I’m so grateful you’ve come to join me,

In this land of

dirtmuddust, Texas weather and tea.


I’m glad you’re striped and stick out.


You’re not supposed to be able to thrive here

And stand tall on your own—

But you’re blooming in the backyard, with massive puddles of rain from Washington

And apples from New Zealand tearing up the rotting fence planks

And old letters burning with the crumpled autumnal leaves in the farest back left corner,

Near the long forgotten work bench my mother used to use.

Copper rays gleam down on your picturesque stems, highlighting what surely must be a fault

For Tulips were never made to stand tall.
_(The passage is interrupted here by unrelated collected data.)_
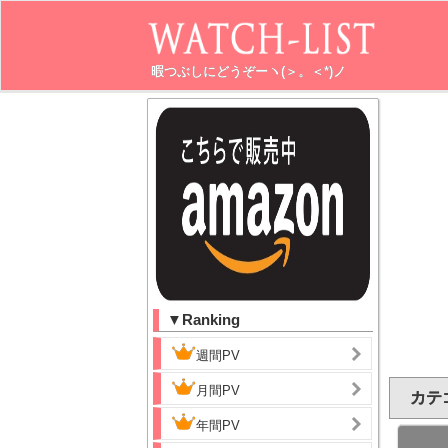
暇つぶしにどうぞーヽ(＞。＜*)ノ
▼Ranking
週間PV
月間PV
カテ
年間PV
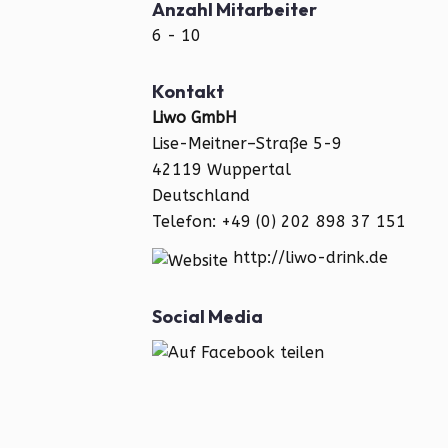
Anzahl Mitarbeiter
6 - 10
Kontakt
Liwo GmbH
Lise-Meitner–Straße 5-9
42119 Wuppertal
Deutschland
Telefon: +49 (0) 202 898 37 151
http://liwo-drink.de
Social Media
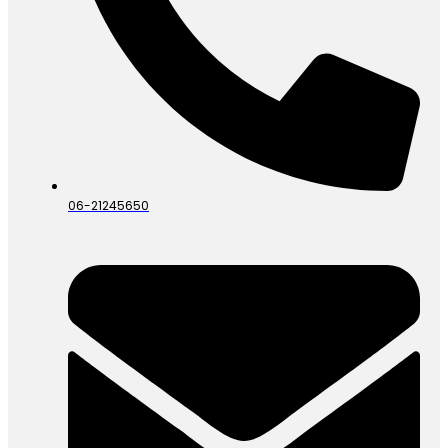
06-21245650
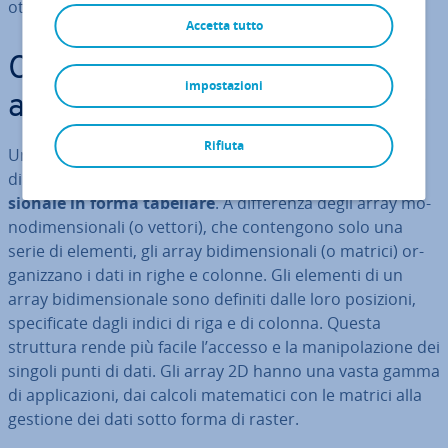
ottimale per la rap­pre­sen­ta­zio­ne di
matrici
.
Accetta tutto
Che cos’è esat­ta­men­te un
impostazioni
array bi­di­men­sio­na­le in C++?
Rifiuta
Un array 2D in C++ è una struttura di dati che permette
di me­mo­riz­za­re elementi in una
di­spo­si­zio­ne bi­di­men­
sio­na­le in forma tabellare
. A dif­fe­ren­za degli array mo­
no­di­men­sio­na­li (o vettori), che con­ten­go­no solo una
serie di elementi, gli array bi­di­men­sio­na­li (o matrici) or­
ga­niz­za­no i dati in righe e colonne. Gli elementi di un
array bi­di­men­sio­na­le sono definiti dalle loro posizioni,
spe­ci­fi­ca­te dagli indici di riga e di colonna. Questa
struttura rende più facile l’accesso e la ma­ni­po­la­zio­ne dei
singoli punti di dati. Gli array 2D hanno una vasta gamma
di ap­pli­ca­zio­ni, dai calcoli ma­te­ma­ti­ci con le matrici alla
gestione dei dati sotto forma di raster.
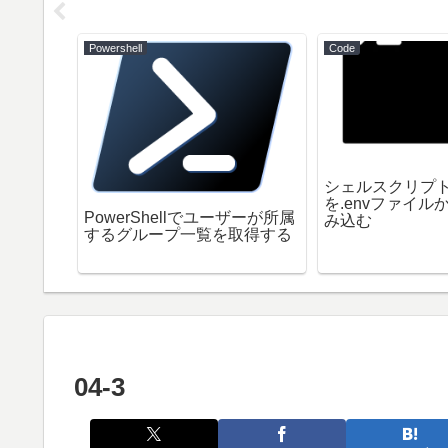
Powershell
Code
使い方に
シェルスクリプ
s風にカス
を.envファイル
PowerShellでユーザーが所属
み込む
するグループ一覧を取得する
04-3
You sway in the wind and topple when too close to the ground,

Pretending to be vertical when 90o is far too tedious to obtain

And other flowers would prefer to talk mulch than be such pretentious little pretenders.
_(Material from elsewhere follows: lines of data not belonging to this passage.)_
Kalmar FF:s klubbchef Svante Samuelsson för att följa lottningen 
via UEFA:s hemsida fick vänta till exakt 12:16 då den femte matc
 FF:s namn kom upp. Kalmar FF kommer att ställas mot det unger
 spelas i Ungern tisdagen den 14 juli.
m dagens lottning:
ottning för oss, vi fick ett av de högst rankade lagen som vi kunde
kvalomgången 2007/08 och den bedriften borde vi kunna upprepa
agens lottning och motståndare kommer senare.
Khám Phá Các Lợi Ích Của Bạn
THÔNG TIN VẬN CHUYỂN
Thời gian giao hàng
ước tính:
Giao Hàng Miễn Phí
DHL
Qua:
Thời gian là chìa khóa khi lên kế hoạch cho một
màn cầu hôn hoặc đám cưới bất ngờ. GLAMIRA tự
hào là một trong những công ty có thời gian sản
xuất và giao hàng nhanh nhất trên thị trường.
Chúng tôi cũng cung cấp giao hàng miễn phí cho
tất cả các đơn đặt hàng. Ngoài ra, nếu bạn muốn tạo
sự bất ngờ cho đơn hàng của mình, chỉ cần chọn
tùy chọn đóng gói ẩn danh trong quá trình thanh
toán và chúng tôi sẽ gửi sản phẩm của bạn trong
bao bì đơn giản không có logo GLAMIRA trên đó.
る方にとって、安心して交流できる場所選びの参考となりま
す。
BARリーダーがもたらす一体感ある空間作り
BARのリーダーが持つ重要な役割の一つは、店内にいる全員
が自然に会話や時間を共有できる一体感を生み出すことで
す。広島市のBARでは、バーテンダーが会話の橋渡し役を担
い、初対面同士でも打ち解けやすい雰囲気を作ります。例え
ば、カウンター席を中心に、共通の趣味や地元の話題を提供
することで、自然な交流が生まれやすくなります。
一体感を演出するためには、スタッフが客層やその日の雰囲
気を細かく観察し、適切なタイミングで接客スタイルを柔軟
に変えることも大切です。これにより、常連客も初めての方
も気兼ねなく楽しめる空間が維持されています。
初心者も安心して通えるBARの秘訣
But there’s still space by the avocado garden hose and pale buckets of blue

Where unoccupied patches of infertility remain unconquered

And I have

no doubt, that it’ll be gone

By Tuesday evening next week,

When the Roses learn to shut their mouths and

The rest of your Liliaceae friends can move on to such plenteous land.


I look forward to your continued growth and strength,

Much love, from far far away,

A Breaker Virus Girl, sitting by her window pane.